GOAL OF THE EXERCISE:
Every line below that contains "Customers" is to be copied.

THE DATA:
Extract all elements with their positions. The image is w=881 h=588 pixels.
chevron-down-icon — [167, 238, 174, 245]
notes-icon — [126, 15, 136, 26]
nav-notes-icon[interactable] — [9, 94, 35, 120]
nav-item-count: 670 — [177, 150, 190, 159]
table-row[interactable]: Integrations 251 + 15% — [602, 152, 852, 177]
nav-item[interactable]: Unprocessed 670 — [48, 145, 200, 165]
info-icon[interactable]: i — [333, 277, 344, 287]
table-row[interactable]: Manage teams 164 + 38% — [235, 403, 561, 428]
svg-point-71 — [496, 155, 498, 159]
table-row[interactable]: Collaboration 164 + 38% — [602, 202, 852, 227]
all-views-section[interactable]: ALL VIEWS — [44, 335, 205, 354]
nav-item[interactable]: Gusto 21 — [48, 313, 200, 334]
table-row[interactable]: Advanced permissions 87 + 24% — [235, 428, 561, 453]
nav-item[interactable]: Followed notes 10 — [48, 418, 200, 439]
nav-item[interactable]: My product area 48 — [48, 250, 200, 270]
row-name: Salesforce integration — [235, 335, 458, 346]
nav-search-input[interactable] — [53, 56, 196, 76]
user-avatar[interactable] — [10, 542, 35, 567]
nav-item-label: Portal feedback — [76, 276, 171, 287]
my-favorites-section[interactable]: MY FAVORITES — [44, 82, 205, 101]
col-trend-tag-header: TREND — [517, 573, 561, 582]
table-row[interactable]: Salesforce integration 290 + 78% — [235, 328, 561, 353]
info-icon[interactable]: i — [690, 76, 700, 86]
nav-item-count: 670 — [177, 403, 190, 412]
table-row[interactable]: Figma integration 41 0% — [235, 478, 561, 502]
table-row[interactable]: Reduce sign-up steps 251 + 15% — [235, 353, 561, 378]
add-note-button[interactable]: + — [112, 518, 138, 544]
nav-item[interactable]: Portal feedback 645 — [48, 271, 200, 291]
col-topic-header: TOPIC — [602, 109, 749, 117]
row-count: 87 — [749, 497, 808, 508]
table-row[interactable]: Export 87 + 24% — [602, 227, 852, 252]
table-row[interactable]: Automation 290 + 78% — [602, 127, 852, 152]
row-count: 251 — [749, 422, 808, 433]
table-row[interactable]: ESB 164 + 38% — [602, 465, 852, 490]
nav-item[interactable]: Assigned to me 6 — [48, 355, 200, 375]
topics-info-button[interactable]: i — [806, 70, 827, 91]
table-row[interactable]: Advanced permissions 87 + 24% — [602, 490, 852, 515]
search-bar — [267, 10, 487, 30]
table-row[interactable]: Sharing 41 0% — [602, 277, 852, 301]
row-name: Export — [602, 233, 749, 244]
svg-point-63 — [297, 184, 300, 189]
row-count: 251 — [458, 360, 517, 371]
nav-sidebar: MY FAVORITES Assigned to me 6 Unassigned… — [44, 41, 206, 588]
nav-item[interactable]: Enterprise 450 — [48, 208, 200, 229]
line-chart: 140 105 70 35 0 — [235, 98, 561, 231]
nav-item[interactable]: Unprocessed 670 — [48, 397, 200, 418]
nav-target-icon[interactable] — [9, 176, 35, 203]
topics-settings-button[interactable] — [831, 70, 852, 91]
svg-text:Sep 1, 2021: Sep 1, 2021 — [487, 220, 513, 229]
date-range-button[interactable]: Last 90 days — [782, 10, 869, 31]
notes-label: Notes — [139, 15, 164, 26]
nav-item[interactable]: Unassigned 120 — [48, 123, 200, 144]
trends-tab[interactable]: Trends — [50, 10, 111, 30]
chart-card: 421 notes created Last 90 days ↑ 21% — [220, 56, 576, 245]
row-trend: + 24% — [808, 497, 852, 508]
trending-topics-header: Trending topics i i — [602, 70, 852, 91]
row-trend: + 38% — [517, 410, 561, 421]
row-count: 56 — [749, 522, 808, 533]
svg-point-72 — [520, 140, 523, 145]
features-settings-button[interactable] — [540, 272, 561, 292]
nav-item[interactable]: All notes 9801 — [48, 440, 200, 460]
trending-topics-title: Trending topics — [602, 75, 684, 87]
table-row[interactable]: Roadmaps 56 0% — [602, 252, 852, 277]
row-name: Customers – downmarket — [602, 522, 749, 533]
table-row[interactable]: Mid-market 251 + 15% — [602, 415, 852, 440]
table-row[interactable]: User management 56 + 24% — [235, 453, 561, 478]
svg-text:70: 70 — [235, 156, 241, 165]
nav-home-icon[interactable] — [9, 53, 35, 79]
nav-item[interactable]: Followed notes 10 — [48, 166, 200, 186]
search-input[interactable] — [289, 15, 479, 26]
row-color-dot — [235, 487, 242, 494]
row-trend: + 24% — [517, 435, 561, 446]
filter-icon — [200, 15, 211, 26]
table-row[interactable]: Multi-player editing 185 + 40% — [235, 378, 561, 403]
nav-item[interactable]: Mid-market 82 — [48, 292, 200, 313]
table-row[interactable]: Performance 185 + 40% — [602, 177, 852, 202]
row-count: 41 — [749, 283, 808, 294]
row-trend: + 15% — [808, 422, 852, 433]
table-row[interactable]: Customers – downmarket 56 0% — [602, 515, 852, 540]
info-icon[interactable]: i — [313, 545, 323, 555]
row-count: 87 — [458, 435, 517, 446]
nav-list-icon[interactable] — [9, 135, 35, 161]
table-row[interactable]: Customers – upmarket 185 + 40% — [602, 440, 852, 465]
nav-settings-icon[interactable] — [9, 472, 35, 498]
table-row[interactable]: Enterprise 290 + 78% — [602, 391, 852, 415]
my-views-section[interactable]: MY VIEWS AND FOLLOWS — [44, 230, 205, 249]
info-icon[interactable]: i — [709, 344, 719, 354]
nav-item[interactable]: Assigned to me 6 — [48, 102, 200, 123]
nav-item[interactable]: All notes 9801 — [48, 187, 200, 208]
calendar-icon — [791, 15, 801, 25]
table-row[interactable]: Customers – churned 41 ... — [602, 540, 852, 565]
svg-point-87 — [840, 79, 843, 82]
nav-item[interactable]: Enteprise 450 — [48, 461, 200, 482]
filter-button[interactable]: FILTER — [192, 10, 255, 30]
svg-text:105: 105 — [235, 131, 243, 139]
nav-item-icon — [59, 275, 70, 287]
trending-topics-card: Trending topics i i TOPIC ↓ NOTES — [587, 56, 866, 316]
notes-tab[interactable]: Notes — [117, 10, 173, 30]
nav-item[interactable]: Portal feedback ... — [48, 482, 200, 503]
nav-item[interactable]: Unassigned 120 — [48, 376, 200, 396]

ANSWER TO THIS TASK:
row-name: Customers – downmarket — [602, 522, 749, 533]
table-row[interactable]: Customers – downmarket 56 0% — [602, 515, 852, 540]
table-row[interactable]: Customers – upmarket 185 + 40% — [602, 440, 852, 465]
table-row[interactable]: Customers – churned 41 ... — [602, 540, 852, 565]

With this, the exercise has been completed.